Architecture

ERASURE: Light Occupies What the Body Cannot

Charulatha P
B.S.Abdur Rahman Crescent Institute of Science & Technology
India
Kaveyarase

Project idea

Named ERASURE, the concept draws its logic from Galpón 9, the warehouse where 80 prisoners were shackled within 95cm partitioned cells. This single measurement becomes the architectural module of the entire project.
Absence is made physical. Voids replace solids. Fragments replace wholeness. The visitor does not read history; they feel it first in the body. Compressed corridors suddenly release into open voids. Volumes are buried below ground. Light enters only as narrow fractures. The architecture replicates the emotional arc of confinement, loss, and release without a single word of explanation. The space speaks before the mind can understand.

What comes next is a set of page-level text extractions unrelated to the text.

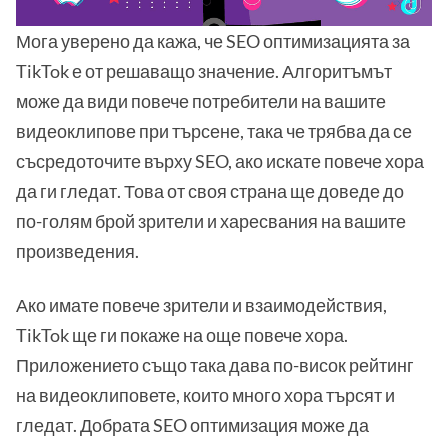
Мога уверено да кажа, че SEO оптимизацията за
TikTok е от решаващо значение. Алгоритъмът
може да види повече потребители на вашите
видеоклипове при търсене, така че трябва да се
съсредоточите върху SEO, ако искате повече хора
да ги гледат. Това от своя страна ще доведе до
по-голям брой зрители и харесвания на вашите
произведения.
Ако имате повече зрители и взаимодействия,
TikTok ще ги покаже на още повече хора.
Приложението също така дава по-висок рейтинг
на видеоклиповете, които много хора търсят и
гледат. Добрата SEO оптимизация може да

80 chairs. 80 prisoners. Light fills the empty seat when no body occupies it, because when they are gone, only light remains.

Project description

The Arsenal Memory Park is a conceptual design proposal for the Arsenal site in the metropolitan area of San Miguel de Tucumán, Argentina. The site was formerly the base of the Miguel de Azcuénaga Arsenal Company, where a clandestine detention, torture, and extermination centre operated between 1976 and 1983 under the military dictatorship.
The project is organised into two integrated systems. The Thematic Activities System forms the memorial core, comprising the Historical Exhibition Pavilion, Memorial Art Gallery, Memory Plaza, Immersive Audiovisual Showroom, and Administration. The Complementary Activities System forms the civic layer, comprising the Concert Hall (8,000 capacity), Amphitheatre, Classroom Complex, Conference Hall Complex, Shade House, and Commercial Premises. Both systems connect through a continuous pedestrian spine that moves visitors from the memorial core outward into the public city.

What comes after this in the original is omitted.